Where the data below begins, start duplicating lines exactly, and finish with the line containing "O BNDES e o apoio à cultura"; add nothing else. Leave the pictures out.

_ _ _

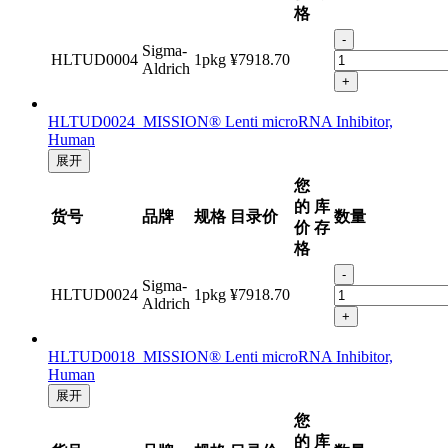
格
-
Sigma-
HLTUD0004
1pkg
¥7918.70
Aldrich
+
HLTUD0024 MISSION® Lenti microRNA Inhibitor,
Human
展开
您
的
库
货号
品牌
规格
目录价
数量
价
存
格
-
Sigma-
HLTUD0024
1pkg
¥7918.70
Aldrich
+
HLTUD0018 MISSION® Lenti microRNA Inhibitor,
Human
展开
您
的
库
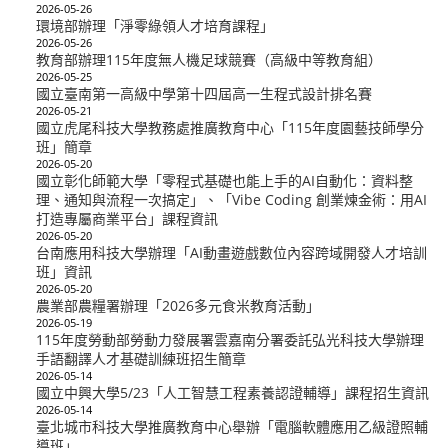
2026-05-26
環境部辦理「淨零綠領人才培育課程」
2026-05-26
教育部辦理115年度無人機足球競賽（高級中等教育組）
2026-05-25
國立臺南第一高級中學第十四屆高一生程式設計排名賽
2026-05-21
國立虎尾科技大學教務處推廣教育中心「115年度園藝技師學分
班」簡章
2026-05-20
國立彰化師範大學「零程式基礎也能上手的AI自動化：資料整
理、通知與流程一次搞定」、「Vibe Coding 創業煉金術：用AI
打造專屬商業平台」課程資訊
2026-05-20
台南應用科技大學辦理「AI動畫遊戲數位內容跨域開發人才培訓
班」資訊
2026-05-20
農業部農糧署辦理「2026多元食米教育活動」
2026-05-19
115年度勞動部勞動力發展署雲嘉南分署委託弘光科技大學辦理
手語翻譯人才基礎訓練班招生簡章
2026-05-14
國立中興大學5/23「人工智慧工程素養認證輔導」課程招生資訊
2026-05-14
臺北城市科技大學推廣教育中心舉辦「電腦軟體應用乙級證照輔
導班」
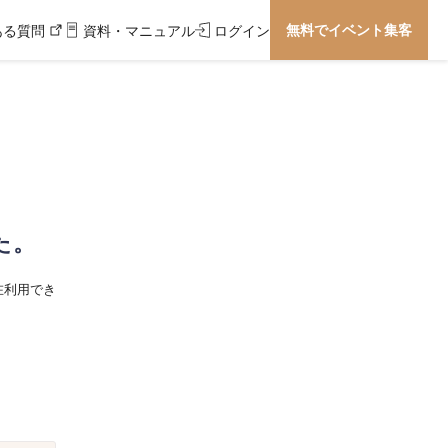
無料でイベント集客
ある質問
資料・マニュアル
ログイン
た。
在利用でき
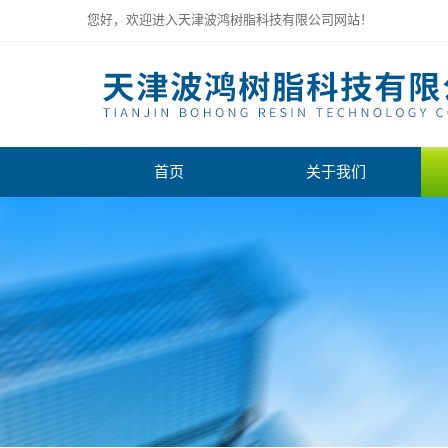
您好，欢迎进入天津波鸿树脂科技有限公司网站！
首页
关于我们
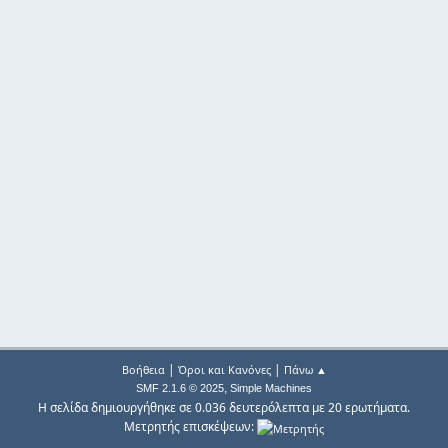
|
|
Βοήθεια
Όροι και Κανόνες
Πάνω ▲
,
SMF 2.1.6 © 2025
Simple Machines
Η σελίδα δημιουργήθηκε σε 0.036 δευτερόλεπτα με 20 ερωτήματα.
Μετρητής επισκέψεων:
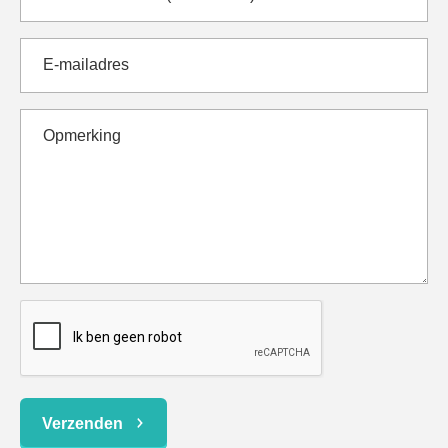
Verzenden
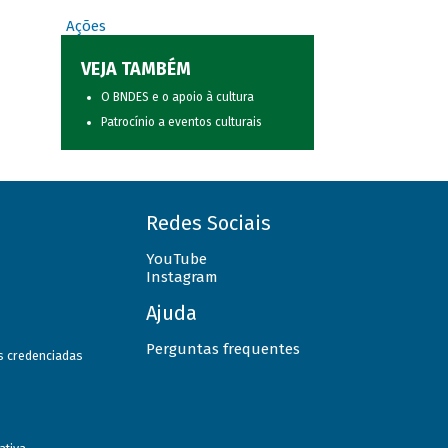
Ações
VEJA TAMBÉM
O BNDES e o apoio à cultura
Patrocínio a eventos culturais
Redes Sociais
YouTube
Instagram
Ajuda
Perguntas frequentes
as credenciadas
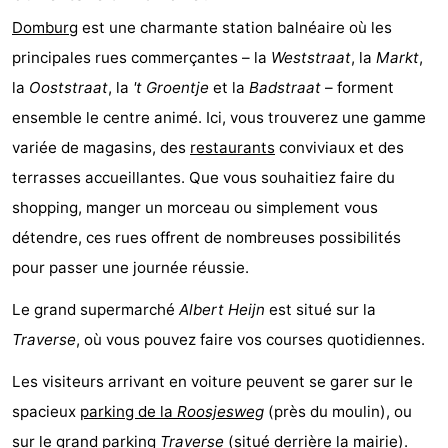
Domburg
est une charmante station balnéaire où les
principales rues commerçantes – la
Weststraat
, la
Markt
,
la
Ooststraat
, la
't Groentje
et la
Badstraat
– forment
ensemble le centre animé. Ici, vous trouverez une gamme
variée de magasins, des
restaurants
conviviaux et des
terrasses accueillantes. Que vous souhaitiez faire du
shopping, manger un morceau ou simplement vous
détendre, ces rues offrent de nombreuses possibilités
pour passer une journée réussie.
Le grand supermarché
Albert Heijn
est situé sur la
Traverse
, où vous pouvez faire vos courses quotidiennes.
Les visiteurs arrivant en voiture peuvent se garer sur le
spacieux
parking de la
Roosjesweg
(près du moulin), ou
sur le grand
parking
Traverse
(situé derrière la mairie).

_ _ _

» Reply to the task
格
-
Sigma-
HLTUD0004
1pkg
¥7918.70
Aldrich
+
HLTUD0024 MISSION® Lenti microRNA Inhibitor,
Human
展开
您
的
库
货号
品牌
规格
目录价
数量
价
存
格
-
Sigma-
HLTUD0024
1pkg
¥7918.70
Aldrich
+
HLTUD0018 MISSION® Lenti microRNA Inhibitor,
Human
展开
您
的
库
2026-05-26
環境部辦理「淨零綠領人才培育課程」
2026-05-26
教育部辦理115年度無人機足球競賽（高級中等教育組）
2026-05-25
國立臺南第一高級中學第十四屆高一生程式設計排名賽
2026-05-21
國立虎尾科技大學教務處推廣教育中心「115年度園藝技師學分
班」簡章
2026-05-20
國立彰化師範大學「零程式基礎也能上手的AI自動化：資料整
理、通知與流程一次搞定」、「Vibe Coding 創業煉金術：用AI
打造專屬商業平台」課程資訊
2026-05-20
台南應用科技大學辦理「AI動畫遊戲數位內容跨域開發人才培訓
班」資訊
2026-05-20
農業部農糧署辦理「2026多元食米教育活動」
2026-05-19
115年度勞動部勞動力發展署雲嘉南分署委託弘光科技大學辦理
手語翻譯人才基礎訓練班招生簡章
2026-05-14
國立中興大學5/23「人工智慧工程素養認證輔導」課程招生資訊
2026-05-14
臺北城市科技大學推廣教育中心舉辦「電腦軟體應用乙級證照輔
導班」
無料でイベント集客
ある質問
資料・マニュアル
ログイン
た。
在利用でき
您好，欢迎进入天津波鸿树脂科技有限公司网站！
首页
关于我们
|
|
Βοήθεια
Όροι και Κανόνες
Πάνω ▲
,
SMF 2.1.6 © 2025
Simple Machines
Η σελίδα δημιουργήθηκε σε 0.036 δευτερόλεπτα με 20 ερωτήματα.
Μετρητής επισκέψεων:
Verzenden
Ações
VEJA TAMBÉM
O BNDES e o apoio à cultura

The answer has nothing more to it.